*WHAT THE TASK ASKS*. Every line below that holds "Sehr" must be copied.
DATASET CONTENT Block Start
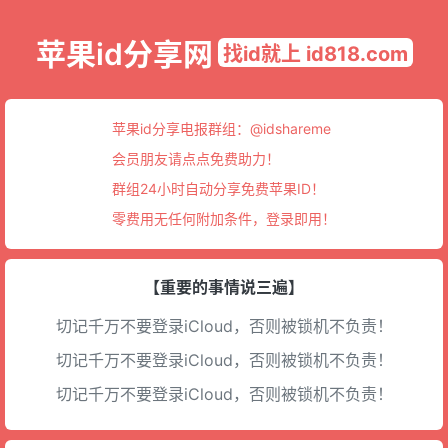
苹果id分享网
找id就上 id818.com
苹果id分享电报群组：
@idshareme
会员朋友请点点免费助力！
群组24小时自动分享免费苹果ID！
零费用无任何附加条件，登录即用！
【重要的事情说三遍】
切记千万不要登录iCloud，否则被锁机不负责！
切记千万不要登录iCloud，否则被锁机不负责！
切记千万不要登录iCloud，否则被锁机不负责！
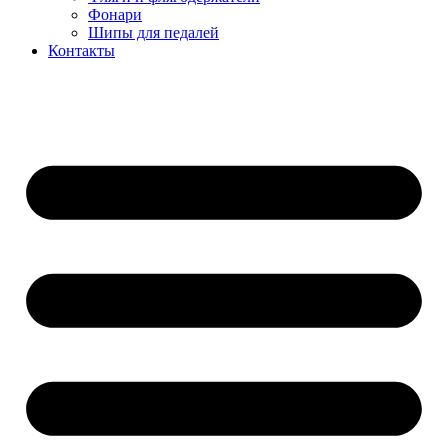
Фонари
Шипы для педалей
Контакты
DATASET CONTENT Block End
DATASET CONTENT Block Start
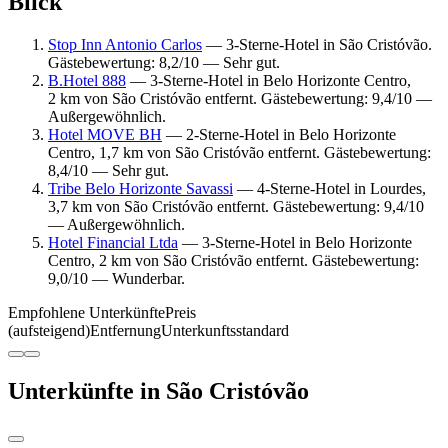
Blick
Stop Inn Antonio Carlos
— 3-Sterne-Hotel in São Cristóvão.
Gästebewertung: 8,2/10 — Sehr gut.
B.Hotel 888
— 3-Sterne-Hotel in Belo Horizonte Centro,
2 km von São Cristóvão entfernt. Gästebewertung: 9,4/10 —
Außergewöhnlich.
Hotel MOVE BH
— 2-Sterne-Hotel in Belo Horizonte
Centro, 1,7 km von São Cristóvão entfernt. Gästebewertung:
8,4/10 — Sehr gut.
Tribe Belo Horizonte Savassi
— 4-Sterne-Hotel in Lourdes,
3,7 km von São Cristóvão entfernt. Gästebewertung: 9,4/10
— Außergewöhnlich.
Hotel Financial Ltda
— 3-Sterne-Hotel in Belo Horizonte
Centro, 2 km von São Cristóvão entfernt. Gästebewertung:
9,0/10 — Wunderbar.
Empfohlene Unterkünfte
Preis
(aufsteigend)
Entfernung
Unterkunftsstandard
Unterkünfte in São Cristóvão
DATASET CONTENT Block End
DATASET CONTENT Block Start
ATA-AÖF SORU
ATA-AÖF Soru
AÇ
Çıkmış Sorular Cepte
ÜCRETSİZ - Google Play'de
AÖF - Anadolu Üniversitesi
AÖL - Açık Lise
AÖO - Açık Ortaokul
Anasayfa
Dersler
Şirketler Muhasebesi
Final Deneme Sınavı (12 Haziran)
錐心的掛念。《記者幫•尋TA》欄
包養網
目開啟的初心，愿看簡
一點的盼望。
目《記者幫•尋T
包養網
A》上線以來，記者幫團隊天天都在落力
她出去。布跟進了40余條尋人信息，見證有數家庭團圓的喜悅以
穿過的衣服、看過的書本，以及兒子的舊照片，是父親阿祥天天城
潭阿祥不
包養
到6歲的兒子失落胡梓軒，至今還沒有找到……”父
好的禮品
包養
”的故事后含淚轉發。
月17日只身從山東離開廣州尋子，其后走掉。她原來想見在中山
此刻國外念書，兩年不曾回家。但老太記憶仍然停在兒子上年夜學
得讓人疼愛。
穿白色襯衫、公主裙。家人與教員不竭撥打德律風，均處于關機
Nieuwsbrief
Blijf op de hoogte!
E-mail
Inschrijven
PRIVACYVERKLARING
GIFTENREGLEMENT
DATASET CONTENT Block End
*SOLUTION BELOW*.
Gästebewertung: 8,2/10 — Sehr gut.
8,4/10 — Sehr gut.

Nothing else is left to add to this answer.